La Chine n'est pas une menace pour le monde
Ayant travaillé comme ambassadeur de Chine à l'étranger pendant 9 ans, il a découvert que les partisans de la ''version sur la menace de la Chine'' sont nombreux, a révélé Wu. Pour convaincre ces derniers, il a cité l'exemple de Zheng He.
''Un jour, j'ai visité une école militaire en France. Un officier m'a demandé : 'La Chine est de plus en plus puissante. Nous l'avons tous constaté. Comment pouvez-vous vous engager à ne pas commettre une agression contre un autre pays ?' J'ai alors cité l'exemple des sept périples de Zheng He. 'Entre 1405 et 1433, la flotte chinoise de Zheng He était la plus puissante du monde. A l'époque, nos armes étaient les plus modernes dans le monde : alors que le reste du monde restait à l'ère des armes blanches, la Chine maîtrisait déjà les armes à feu. La Chine était plus civilisée que les pays visités par Zheng He. Toutefois, nous n'avons pas envahi ces pays. Les Chinois leur ont apporté le commerce, la civilisation chinoise, la porcelaine, le thé et la soie. Après cela, ils sont retourné chez eux''.
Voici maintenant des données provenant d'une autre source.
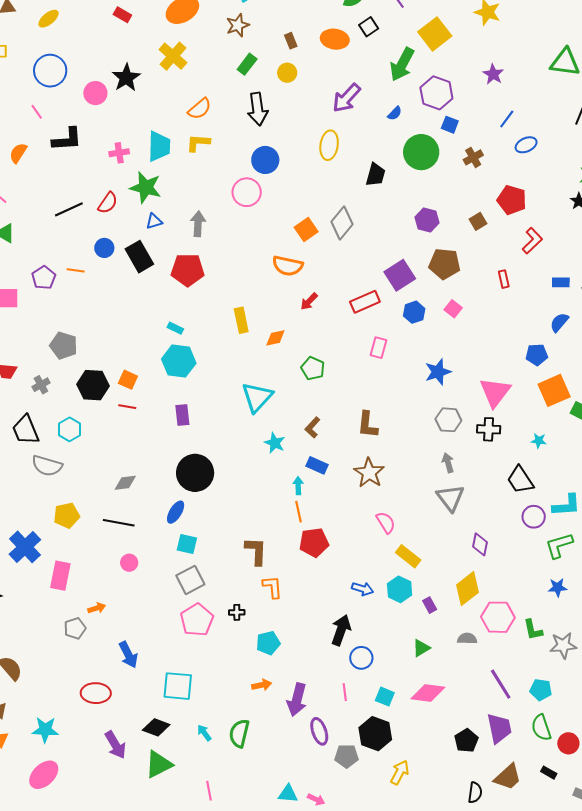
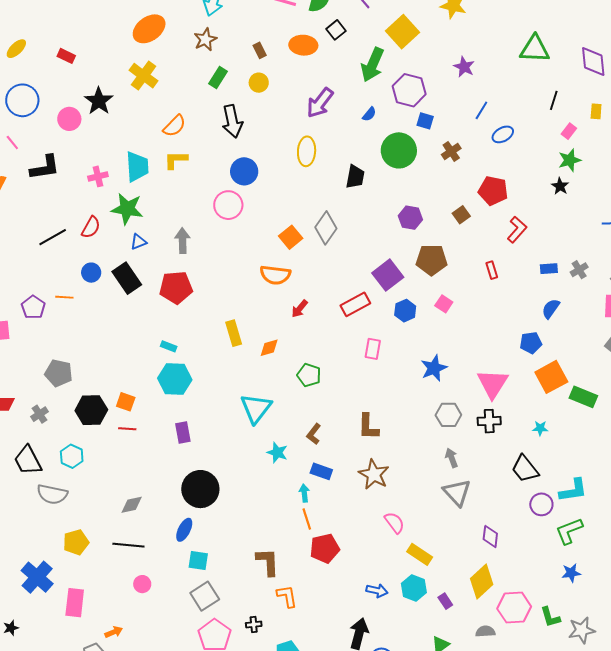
red rectangle: (122, 15) -> (66, 56), moved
L'exploit de Zheng He fait penser à la tradition plus lointaine des Chinois. ''Il y a 2500 ans, Confucius a recommandé de donner la priorité à la réconciliation, à l'époque des Trois Royaumes (220-280),Zhuge Liang a capturé sept fois Meng Huo et l'a relâché sept fois. Quand je les raconte, ces anecdotes surprennent les étrangers qui me demandent : 'C'est vrai ?' ''
La montée pacifique et dans l'esprit ouvert
Dans les circonstances actuelles, la célébration de l'exploit de Zheng He revêt une double signification : d'abord, on déclare ainsi que la montée de la Chine est pacifique (paix et développement). Il y en a beaucoup, dans le monde entier, qui craignent la montée de la Chine. Dans le monde actuel, un grand débat s'organise, des Etats-Unis à l'Europe, au Japon en passant par les pays en développement. Le sujet essentiel du débat est : que deviendra la Chine et quelle influence exercera-t-elle sur le monde après son redressement ?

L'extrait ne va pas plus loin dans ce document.